**Problem**: Both the line with "Precisando de ajuda?" and the line with "sabunlu su ve sünger ile çıkarılabilir." in the records below must appear in the output, along with every line between them, exactly and with nothing added.

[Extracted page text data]

-*-

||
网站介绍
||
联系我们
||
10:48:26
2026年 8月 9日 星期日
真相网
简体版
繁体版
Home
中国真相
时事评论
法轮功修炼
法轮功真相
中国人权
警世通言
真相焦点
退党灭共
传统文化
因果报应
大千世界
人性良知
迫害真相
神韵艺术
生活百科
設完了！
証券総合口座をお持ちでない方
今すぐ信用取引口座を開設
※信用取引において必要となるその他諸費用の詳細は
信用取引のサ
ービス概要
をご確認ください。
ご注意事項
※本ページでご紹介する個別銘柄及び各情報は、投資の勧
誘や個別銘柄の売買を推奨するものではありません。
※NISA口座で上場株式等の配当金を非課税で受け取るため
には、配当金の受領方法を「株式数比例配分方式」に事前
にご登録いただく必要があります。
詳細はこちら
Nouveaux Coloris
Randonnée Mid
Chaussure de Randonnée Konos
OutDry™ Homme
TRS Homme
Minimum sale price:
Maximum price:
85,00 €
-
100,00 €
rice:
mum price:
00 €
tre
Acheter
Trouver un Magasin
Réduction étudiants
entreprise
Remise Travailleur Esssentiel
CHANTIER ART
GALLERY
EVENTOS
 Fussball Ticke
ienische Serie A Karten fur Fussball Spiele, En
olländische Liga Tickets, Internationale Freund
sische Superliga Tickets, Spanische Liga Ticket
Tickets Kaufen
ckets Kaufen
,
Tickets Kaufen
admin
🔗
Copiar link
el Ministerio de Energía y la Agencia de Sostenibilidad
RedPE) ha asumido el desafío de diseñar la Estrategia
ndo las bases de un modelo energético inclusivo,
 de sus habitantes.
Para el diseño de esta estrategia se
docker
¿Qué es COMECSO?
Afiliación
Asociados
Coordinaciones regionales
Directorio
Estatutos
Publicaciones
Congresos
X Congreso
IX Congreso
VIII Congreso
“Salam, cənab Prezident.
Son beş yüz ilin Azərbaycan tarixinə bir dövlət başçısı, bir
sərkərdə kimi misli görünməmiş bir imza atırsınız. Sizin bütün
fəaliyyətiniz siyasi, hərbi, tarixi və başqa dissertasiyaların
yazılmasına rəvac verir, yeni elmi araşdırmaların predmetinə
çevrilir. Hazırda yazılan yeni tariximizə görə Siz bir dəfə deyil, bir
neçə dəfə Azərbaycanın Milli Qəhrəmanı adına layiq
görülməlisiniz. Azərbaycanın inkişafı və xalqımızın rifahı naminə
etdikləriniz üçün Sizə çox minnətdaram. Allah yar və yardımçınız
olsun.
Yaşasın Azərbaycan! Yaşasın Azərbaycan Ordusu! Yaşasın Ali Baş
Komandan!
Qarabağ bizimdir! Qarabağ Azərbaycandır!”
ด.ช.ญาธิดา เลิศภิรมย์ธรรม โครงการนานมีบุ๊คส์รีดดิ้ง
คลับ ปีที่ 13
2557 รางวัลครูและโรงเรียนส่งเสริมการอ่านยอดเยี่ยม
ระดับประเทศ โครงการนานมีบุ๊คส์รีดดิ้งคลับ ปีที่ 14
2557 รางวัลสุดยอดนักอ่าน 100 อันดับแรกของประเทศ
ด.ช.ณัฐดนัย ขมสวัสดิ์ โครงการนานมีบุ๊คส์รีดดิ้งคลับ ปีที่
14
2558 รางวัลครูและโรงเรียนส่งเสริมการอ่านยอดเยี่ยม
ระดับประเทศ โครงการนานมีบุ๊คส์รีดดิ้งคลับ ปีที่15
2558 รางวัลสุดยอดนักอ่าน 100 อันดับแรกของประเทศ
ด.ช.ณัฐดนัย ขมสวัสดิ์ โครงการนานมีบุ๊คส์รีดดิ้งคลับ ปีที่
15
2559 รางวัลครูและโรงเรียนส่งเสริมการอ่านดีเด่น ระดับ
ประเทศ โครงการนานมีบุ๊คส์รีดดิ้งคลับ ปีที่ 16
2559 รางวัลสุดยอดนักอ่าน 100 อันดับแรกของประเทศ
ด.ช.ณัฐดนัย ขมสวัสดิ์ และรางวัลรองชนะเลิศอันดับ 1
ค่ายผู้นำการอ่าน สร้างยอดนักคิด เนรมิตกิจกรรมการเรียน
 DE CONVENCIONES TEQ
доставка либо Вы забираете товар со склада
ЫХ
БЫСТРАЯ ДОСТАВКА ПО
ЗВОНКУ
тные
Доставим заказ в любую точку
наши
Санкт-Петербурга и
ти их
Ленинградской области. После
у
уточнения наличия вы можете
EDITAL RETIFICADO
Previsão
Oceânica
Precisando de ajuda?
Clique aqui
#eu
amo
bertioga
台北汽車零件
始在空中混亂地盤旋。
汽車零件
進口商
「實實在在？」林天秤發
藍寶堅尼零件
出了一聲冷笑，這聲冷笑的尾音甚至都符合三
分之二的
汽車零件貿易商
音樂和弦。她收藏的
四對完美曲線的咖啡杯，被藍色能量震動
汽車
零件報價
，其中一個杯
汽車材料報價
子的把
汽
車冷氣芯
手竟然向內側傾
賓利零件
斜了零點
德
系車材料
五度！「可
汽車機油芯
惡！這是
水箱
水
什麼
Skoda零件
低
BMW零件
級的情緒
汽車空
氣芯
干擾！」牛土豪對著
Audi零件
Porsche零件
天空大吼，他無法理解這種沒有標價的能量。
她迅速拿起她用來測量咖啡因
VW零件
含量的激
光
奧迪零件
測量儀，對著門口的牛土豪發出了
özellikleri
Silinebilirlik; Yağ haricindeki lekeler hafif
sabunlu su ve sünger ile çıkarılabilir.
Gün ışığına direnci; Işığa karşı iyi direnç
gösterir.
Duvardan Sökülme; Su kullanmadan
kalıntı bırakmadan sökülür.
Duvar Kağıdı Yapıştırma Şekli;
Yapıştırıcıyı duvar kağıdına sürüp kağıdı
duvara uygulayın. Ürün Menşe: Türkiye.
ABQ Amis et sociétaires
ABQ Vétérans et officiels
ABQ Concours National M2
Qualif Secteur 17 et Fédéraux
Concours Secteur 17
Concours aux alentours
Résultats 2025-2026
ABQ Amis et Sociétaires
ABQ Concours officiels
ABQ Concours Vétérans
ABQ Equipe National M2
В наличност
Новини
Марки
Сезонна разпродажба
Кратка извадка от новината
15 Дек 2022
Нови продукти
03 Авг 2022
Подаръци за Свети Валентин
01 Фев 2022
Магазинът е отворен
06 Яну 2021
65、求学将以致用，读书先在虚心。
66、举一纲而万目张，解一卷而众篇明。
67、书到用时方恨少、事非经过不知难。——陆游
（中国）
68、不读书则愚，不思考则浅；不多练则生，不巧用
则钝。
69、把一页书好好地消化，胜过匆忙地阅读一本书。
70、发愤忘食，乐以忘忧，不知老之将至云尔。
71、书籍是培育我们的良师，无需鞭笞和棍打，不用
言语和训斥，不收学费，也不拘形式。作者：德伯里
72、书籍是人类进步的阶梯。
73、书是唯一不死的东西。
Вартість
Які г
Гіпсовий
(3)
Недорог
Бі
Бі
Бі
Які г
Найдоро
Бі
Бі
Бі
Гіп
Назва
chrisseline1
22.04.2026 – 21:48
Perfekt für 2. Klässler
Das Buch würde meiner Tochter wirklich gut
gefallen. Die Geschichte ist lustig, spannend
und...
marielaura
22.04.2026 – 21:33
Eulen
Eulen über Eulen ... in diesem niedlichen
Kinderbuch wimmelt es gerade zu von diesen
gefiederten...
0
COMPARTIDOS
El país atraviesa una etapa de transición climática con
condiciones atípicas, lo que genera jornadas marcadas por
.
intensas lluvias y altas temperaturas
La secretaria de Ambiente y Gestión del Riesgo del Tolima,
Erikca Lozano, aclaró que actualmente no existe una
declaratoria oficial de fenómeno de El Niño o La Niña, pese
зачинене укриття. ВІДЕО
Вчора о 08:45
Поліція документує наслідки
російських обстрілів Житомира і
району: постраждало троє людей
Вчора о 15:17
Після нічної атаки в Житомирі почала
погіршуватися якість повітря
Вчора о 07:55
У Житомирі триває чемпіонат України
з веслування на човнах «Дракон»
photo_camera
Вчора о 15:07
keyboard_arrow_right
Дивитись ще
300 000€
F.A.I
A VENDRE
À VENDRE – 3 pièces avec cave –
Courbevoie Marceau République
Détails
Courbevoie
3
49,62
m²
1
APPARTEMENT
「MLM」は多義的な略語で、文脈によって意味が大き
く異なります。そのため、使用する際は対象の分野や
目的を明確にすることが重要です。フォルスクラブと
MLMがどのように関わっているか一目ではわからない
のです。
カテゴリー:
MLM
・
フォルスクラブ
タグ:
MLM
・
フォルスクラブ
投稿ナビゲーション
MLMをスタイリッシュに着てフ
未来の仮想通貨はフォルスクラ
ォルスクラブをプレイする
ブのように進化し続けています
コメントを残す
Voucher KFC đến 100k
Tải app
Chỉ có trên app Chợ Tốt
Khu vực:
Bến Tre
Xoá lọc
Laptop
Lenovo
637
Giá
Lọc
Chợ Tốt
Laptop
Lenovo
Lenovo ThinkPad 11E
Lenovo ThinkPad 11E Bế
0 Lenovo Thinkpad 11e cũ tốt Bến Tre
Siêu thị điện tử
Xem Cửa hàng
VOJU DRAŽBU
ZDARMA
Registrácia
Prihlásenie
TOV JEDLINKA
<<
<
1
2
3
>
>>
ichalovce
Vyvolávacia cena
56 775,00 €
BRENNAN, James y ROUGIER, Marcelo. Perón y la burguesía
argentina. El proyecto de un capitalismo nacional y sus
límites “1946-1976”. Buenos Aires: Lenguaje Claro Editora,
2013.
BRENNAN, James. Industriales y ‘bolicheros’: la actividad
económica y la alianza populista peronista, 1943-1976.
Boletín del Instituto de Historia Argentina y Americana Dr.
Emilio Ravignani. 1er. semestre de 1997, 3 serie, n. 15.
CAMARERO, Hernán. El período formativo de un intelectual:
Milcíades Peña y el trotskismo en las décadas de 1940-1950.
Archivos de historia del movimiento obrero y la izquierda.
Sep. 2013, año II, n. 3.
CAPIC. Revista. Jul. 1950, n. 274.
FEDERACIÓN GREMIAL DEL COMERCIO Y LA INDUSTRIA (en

-*-

**Expected answer**:
Precisando de ajuda?
Clique aqui
#eu
amo
bertioga
台北汽車零件
始在空中混亂地盤旋。
汽車零件
進口商
「實實在在？」林天秤發
藍寶堅尼零件
出了一聲冷笑，這聲冷笑的尾音甚至都符合三
分之二的
汽車零件貿易商
音樂和弦。她收藏的
四對完美曲線的咖啡杯，被藍色能量震動
汽車
零件報價
，其中一個杯
汽車材料報價
子的把
汽
車冷氣芯
手竟然向內側傾
賓利零件
斜了零點
德
系車材料
五度！「可
汽車機油芯
惡！這是
水箱
水
什麼
Skoda零件
低
BMW零件
級的情緒
汽車空
氣芯
干擾！」牛土豪對著
Audi零件
Porsche零件
天空大吼，他無法理解這種沒有標價的能量。
她迅速拿起她用來測量咖啡因
VW零件
含量的激
光
奧迪零件
測量儀，對著門口的牛土豪發出了
özellikleri
Silinebilirlik; Yağ haricindeki lekeler hafif
sabunlu su ve sünger ile çıkarılabilir.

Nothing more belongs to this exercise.